* **Problem**
Each line of the listing below that includes "Подпишитесь" must be copied.

----

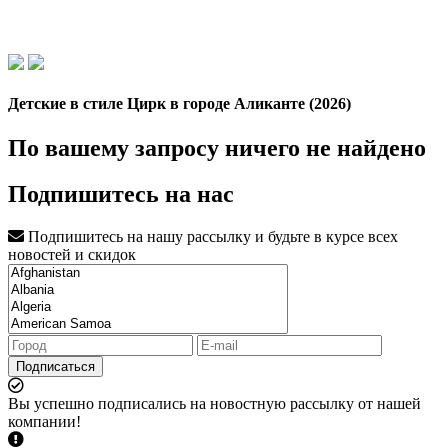
Детские в стиле Цирк в городе Аликанте (2026)
По вашему запросу ничего не найдено
Подпишитесь на нас
Подпишитесь на нашу рассылку и будьте в курсе всех
новостей и скидок
Подписаться
Вы успешно подписались на новостную рассылку от нашей
компании!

----

* **Finished exercise**
Подпишитесь на нас
Подпишитесь на нашу рассылку и будьте в курсе всех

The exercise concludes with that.